There was clear zonation in ion transport and NKA activity, along both the proximal–distal (Table 1) and anterior–posterior axes (Figs 3 and 6). Anterior–posterior zonation was also seen with CS activity (Figs 5 and 6); however, the other metabolic enzymes examined did not display zonation (Table 3; Fig. 6). The proximal–distal zonation was expected based on indications of cell-type zonation, with absorptive (Anderson, 1986) and possible ion-transporting cells (Abaurrea-Equisoaín and Ostos-Garrido, 1996). However, zonation along the anterior–posterior axis was unexpected (Williams and Nickol, 1989). Broad zonation along the anterior–posterior axis of the entire gut has been observed. Generally, the anterior intestines of teleosts display histological features that suggest lipid and amino acid absorption (Sire et al., 1981; Ostos Garrido et al., 1993), whereas the posterior intestine demonstrates macromolecule absorption via pinocytosis (Ezeasor and Stokoe, 1981; Anderson, 1986; Abaurrea et al., 1993). For example, intestinal nutrient transport showed zonation along the gut of coho salmon (proline uptake: caeca>>anterior intestine>posterior intestine; Collie, 1985), driven by an increased J_Max and similar K_M, suggesting an increased number of transporters as opposed to an isoform gradient. The fine-scale zonation in ion transport within the caeca themselves is a novel observation and the implication requires further research. It is interesting to observe that the anterior intestine proper had slightly lower NKA activities compared with the anterior caeca (Fig. 5A), despite the well-known role in nutrient absorption and digestion. This may be a result of increased muscle thickness around the intestine proper diluting the detected activity of NKA.
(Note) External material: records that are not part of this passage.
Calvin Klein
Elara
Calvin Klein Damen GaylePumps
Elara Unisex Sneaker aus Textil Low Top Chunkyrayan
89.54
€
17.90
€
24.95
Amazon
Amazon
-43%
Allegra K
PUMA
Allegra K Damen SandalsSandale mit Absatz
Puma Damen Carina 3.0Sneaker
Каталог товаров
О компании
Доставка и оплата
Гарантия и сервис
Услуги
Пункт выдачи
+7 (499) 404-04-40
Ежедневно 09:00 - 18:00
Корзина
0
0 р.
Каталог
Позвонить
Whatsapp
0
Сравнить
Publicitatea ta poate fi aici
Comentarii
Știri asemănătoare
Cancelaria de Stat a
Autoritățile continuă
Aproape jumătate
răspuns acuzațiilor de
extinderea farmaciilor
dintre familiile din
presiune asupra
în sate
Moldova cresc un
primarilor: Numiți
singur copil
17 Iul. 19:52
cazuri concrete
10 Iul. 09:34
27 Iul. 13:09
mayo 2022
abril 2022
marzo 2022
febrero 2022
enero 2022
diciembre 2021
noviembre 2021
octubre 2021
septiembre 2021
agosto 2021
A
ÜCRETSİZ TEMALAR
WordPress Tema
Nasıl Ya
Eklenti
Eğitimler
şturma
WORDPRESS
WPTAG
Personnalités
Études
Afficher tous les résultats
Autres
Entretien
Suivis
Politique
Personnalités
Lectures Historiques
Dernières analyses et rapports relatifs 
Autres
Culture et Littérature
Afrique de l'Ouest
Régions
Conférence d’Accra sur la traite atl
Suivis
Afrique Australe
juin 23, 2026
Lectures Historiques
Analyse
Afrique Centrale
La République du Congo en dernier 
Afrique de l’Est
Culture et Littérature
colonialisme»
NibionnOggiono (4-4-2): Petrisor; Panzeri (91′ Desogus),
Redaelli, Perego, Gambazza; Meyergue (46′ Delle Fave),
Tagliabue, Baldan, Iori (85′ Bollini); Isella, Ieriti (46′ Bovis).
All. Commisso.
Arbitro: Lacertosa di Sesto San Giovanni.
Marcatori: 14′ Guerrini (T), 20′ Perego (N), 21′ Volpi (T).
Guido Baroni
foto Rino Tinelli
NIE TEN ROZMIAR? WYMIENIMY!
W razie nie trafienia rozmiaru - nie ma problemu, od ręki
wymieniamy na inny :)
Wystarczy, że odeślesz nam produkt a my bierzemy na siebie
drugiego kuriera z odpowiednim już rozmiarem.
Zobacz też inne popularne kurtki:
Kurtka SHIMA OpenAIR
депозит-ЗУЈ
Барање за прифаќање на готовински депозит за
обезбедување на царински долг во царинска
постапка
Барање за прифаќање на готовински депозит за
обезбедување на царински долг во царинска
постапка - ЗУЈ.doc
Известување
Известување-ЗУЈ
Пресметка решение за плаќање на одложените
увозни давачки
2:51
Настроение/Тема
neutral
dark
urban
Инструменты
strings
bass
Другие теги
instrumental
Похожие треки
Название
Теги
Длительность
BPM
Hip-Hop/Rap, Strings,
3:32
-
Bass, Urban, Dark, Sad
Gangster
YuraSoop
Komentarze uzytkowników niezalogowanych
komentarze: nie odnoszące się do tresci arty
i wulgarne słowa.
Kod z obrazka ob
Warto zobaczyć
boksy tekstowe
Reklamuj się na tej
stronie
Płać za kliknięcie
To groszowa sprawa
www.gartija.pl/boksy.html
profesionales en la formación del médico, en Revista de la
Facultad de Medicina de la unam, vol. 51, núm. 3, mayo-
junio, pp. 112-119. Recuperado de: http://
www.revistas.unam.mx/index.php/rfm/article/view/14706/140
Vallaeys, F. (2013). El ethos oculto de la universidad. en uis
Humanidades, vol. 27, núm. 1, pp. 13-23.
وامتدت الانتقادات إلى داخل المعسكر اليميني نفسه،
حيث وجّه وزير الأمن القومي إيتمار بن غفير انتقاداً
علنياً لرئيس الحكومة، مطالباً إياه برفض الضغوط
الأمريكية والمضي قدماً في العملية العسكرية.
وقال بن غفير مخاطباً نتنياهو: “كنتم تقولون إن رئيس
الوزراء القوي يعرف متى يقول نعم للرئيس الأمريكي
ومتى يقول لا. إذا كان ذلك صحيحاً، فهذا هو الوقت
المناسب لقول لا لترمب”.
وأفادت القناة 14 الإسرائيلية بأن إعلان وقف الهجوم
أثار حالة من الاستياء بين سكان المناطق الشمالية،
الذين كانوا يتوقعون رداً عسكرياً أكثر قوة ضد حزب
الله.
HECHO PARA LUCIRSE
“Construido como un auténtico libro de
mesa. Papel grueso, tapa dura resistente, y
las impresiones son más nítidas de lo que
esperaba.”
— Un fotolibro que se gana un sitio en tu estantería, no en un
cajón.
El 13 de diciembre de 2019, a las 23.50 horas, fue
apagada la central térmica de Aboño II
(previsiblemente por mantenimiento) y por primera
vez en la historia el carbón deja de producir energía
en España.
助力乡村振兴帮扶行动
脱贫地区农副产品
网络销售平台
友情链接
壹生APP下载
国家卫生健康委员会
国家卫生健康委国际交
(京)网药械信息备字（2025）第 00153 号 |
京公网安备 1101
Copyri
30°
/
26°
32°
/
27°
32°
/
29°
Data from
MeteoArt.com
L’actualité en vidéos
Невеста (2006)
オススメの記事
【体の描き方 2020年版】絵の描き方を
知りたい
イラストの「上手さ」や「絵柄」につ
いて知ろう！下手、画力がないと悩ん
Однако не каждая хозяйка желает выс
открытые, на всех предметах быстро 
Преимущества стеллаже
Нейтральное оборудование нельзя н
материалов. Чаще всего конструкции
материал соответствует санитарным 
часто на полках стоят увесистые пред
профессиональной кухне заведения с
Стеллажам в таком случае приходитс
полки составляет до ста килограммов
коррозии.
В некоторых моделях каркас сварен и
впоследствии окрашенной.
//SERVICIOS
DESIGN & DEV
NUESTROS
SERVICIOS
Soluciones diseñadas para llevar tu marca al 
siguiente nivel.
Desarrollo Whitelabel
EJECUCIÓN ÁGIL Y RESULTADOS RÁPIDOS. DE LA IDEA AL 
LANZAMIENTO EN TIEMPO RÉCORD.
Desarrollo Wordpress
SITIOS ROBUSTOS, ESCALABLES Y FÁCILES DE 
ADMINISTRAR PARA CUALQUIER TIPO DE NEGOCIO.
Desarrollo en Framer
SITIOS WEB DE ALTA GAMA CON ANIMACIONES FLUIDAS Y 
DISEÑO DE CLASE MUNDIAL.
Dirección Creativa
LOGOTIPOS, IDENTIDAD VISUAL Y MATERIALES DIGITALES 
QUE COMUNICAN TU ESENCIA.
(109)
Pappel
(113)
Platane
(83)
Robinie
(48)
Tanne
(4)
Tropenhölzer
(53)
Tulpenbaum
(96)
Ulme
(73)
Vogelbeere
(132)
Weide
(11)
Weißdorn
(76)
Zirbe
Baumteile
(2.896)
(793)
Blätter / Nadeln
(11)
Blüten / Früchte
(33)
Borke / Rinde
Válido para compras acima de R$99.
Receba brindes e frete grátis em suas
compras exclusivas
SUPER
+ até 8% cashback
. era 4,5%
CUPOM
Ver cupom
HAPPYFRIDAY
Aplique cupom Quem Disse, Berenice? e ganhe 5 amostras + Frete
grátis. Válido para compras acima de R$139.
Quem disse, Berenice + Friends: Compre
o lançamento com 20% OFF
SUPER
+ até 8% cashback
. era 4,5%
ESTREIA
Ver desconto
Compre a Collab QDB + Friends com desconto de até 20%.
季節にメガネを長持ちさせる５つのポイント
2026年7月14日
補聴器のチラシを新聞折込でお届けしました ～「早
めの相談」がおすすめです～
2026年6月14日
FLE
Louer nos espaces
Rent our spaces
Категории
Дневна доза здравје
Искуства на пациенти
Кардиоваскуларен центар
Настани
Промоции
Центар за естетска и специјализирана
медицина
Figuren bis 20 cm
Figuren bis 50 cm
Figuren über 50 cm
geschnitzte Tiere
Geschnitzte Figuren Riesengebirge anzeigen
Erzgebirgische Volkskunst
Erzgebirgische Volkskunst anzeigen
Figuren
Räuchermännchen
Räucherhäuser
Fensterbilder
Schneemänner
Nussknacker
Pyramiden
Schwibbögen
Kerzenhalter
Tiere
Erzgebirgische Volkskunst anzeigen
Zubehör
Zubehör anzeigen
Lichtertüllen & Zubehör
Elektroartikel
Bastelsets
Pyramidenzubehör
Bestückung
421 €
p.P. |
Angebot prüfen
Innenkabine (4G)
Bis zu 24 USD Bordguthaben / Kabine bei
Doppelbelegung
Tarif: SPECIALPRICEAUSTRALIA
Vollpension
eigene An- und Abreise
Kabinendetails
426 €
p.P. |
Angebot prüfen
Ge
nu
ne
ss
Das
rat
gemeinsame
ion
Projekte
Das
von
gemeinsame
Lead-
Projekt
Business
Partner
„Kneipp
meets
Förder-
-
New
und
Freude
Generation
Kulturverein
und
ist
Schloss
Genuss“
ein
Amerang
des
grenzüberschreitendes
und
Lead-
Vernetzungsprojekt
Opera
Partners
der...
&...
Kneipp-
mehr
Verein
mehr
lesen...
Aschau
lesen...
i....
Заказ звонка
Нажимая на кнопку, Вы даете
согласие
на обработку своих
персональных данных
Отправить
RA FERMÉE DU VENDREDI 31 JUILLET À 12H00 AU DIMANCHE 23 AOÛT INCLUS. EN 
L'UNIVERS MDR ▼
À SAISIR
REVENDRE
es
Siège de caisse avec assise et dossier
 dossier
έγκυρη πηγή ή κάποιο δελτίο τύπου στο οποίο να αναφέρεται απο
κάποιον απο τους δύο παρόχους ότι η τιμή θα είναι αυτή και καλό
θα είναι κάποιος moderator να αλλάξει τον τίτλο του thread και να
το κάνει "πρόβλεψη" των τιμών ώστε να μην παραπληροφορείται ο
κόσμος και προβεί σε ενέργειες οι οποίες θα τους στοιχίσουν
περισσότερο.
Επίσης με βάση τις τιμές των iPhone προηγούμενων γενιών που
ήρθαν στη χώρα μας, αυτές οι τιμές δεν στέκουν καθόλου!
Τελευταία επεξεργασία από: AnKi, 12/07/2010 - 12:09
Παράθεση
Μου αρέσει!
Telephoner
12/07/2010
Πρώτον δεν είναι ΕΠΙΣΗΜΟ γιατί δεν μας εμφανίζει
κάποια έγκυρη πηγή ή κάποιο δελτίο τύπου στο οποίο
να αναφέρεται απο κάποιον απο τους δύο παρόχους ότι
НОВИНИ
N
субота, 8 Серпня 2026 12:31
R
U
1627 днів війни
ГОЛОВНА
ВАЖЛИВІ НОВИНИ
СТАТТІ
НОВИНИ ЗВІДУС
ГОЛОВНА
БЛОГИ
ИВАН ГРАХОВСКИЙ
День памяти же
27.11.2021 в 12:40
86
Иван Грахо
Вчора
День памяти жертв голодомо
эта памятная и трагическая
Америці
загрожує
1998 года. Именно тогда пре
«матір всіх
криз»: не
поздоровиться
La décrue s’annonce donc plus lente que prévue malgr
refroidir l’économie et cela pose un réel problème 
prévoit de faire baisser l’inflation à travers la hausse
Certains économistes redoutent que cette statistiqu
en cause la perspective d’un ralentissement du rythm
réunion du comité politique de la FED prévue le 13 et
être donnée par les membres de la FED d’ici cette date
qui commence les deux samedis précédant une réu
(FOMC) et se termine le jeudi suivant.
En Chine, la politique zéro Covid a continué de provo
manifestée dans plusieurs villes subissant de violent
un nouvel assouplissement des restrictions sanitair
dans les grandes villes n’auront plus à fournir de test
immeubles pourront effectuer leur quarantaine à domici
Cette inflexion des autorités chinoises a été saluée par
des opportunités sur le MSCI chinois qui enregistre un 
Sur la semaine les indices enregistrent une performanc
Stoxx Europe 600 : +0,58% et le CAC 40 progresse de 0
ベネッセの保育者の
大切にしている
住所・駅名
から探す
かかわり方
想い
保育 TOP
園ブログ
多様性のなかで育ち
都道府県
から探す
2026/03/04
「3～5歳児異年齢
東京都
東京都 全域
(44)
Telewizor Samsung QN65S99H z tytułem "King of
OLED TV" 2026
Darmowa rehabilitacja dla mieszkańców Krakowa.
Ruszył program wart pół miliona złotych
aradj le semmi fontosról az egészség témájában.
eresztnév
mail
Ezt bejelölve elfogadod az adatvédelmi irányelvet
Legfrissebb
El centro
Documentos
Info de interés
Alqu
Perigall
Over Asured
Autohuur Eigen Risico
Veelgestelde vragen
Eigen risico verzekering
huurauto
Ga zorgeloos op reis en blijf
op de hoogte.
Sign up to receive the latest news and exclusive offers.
We have used a novel technique to establish the kinetics of Ca²⁺ transport in the caeca of rainbow trout, as well as responses to pharmacological inhibitors and environmental manipulation and digestion. Ca²⁺ transport in the caeca matches existing transport models with both paracellular and transcellular pathways. We have discovered zonation in this function, with proximal and anterior portions displaying the highest level of activity, coinciding with ultrastructural evidence. Ion transport patterns correlated with NKA and CS activity, suggesting an increase in ATP use and production. Increased carbohydrate and amino acid metabolism may have provided the ATP; however, zonation was not apparent. This supports the hypothesis that the diet contributes a substantial amount of ions required to maintain homeostasis, and during IPW exposure the contribution may further increase to compensate for a limited ability to acquire ions from the surrounding environment. Overall, our results suggest that the caeca of trout are heterogeneous appendages, with functional zones dedicated to active ion transport supported by energy production through local enzyme activity.

Thanks are given to A. Donini for his support and access to the SIET system. Sampling help from D. Ahkmen and H. Groser was appreciated. We thank the reviewers for their helpful comments, and appreciate their efforts.